Pulse-chase immunoprecipitation of HOS cells stably transfected with either WT or pp24/16 deletion mutant DNAs. Viral proteins from the cell lysates (A) and media (B) were analyzed as described in the legend to Fig. 2. Viral proteins were immunoprecipitated with anti-M-PMV antiserum. The migration positions of the WT viral proteins are indicated on the left.

FIG. 4

Pulse-chase analysis of PPPY mutants in COS-1 cells. Viral proteins from the cell lysates (A) and media (B) were analyzed as described in the legend to Fig. 2, except anti-Pr78 antiserum was used for immunoprecipitation in both cases. The migration positions of the WT viral proteins are indicated on the left.

FIG. 5

Pulse-chase analysis of PPPY point mutants in COS-1 cells. Viral proteins from the cell lysates (A) and media (B) were analyzed as described in the legend to Fig. 2. The migration positions of the WT viral proteins are indicated on the left.

FIG. 6

Infectivity of mutant virions. Virus-containing culture medium from COS-1 cells transfected with either WT, dN24, or d16/IPY genomes was harvested and used to infect HOS cells. Infectivity was monitored as RT released over time following infection. Only WT showed any release of RT activity.

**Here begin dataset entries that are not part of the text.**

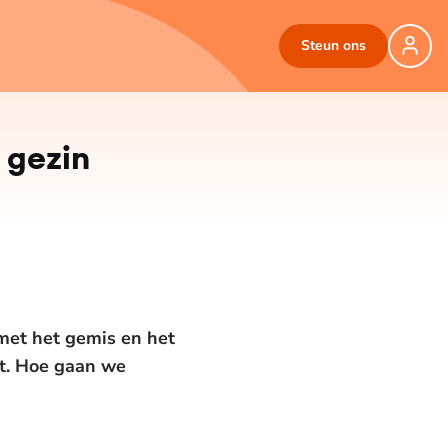
Steun ons
t gezin
 met het gemis en het
dt. Hoe gaan we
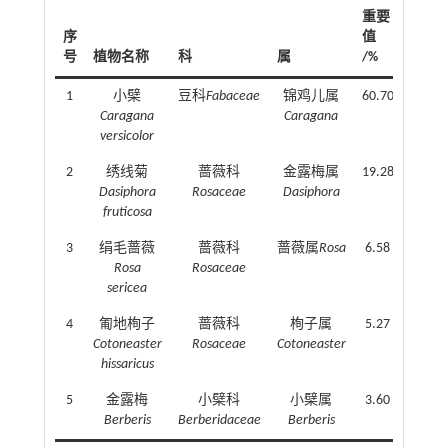
重要
序
值
号
植物名称
科
属
/%
1
小檗
豆科
Fabaceae
锦鸡儿属
60.70
Caragana
Caragana
versicolor
2
绣线菊
蔷薇科
金露梅属
19.28
Dasiphora
Rosaceae
Dasiphora
fruticosa
3
绢毛蔷薇
蔷薇科
蔷薇属
Rosa
6.58
Rosa
Rosaceae
sericea
4
匍地栒子
蔷薇科
栒子属
5.27
Cotoneaster
Rosaceae
Cotoneaster
hissaricus
5
金露梅
小檗科
小檗属
3.60
Berberis
Berberidaceae
Berberis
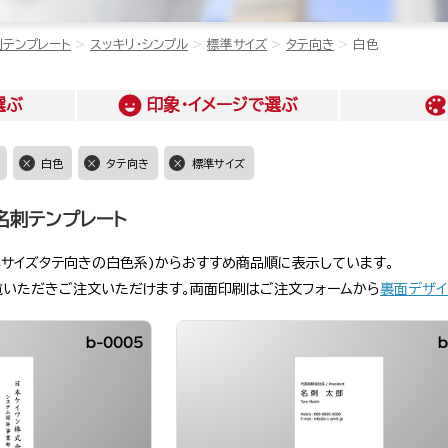
刺テンプレート
スッキリ・シンプル
標準サイズ
タテ向き
白色
選ぶ
印象・イメージ
で選ぶ
白色
タテ向き
標準サイズ
名刺テンプレート
準サイズタテ向きの白色系)からおすすめ商品順に表示しています。
覧いただきご注文いただけます。両面印刷はご注文フォームから
裏面デザイ
b-0005
b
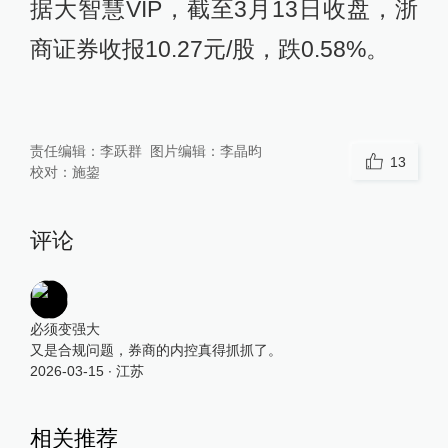
据大智慧VIP，截至3月13日收盘，浙
商证券收报10.27元/股，跌0.58%。
责任编辑：
李跃群
图片编辑：
李晶昀
13
校对：
施鋆
评论
必须变强大
又是合规问题，券商的内控真得抓抓了。
2026-03-15
∙ 江苏
相关推荐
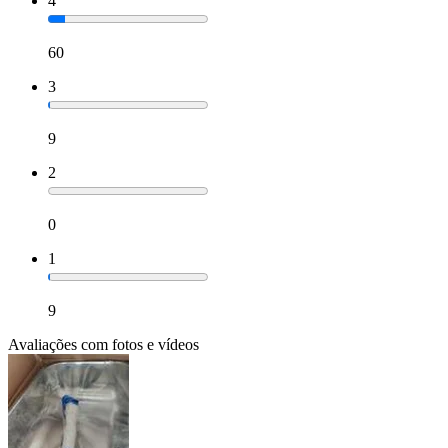
4
60
3
9
2
0
1
9
Avaliações com fotos e vídeos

In contrast, dN24 and d16/IPY showed no RT activity above that detected with the uninfected cells (Mock), demonstrating that these mutants are noninfectious.

FIG. 7

Procapsid formation in WT- and mutant-transfected cells. COS-1 cells transfected with either WT or mutant DNA were pulse-labeled with [³H]leucine for 30 min and then chased in complete medium for 30 min. The cells were lysed, and assembled capsids were pelleted by centrifugation. Radiolabeled Gag polyproteins in the soluble (S) and pellet (P) fractions were immunoprecipitated with anti-Pr78 antiserum. WT Gag and all the mutant Gag precursors except R55W can be detected in both the soluble and pellet fractions.

FIG. 8

Electron micrographs of COS-1 cells expressing WT and mutant viral genomes. Thin sections of COS-1 cells which had been transfected with WT or mutant DNA were examined under the electron microscope to determine the stage(s) at which mutant virus morphogenesis was blocked. (A and B) WT; (C and D) mutant d3PY; (E) d16/IPY; (F and G) P2G. Bar (panel G), 100 nm.

FIG. 9

Pulse-chase analysis of a viral-protease-defective PPPY mutant in COS-1 cells. Viral proteins from the cell lysates (A) and media (B) were analyzed as described in the legend to Fig. 2. The migration positions of the WT viral proteins are indicated on the left.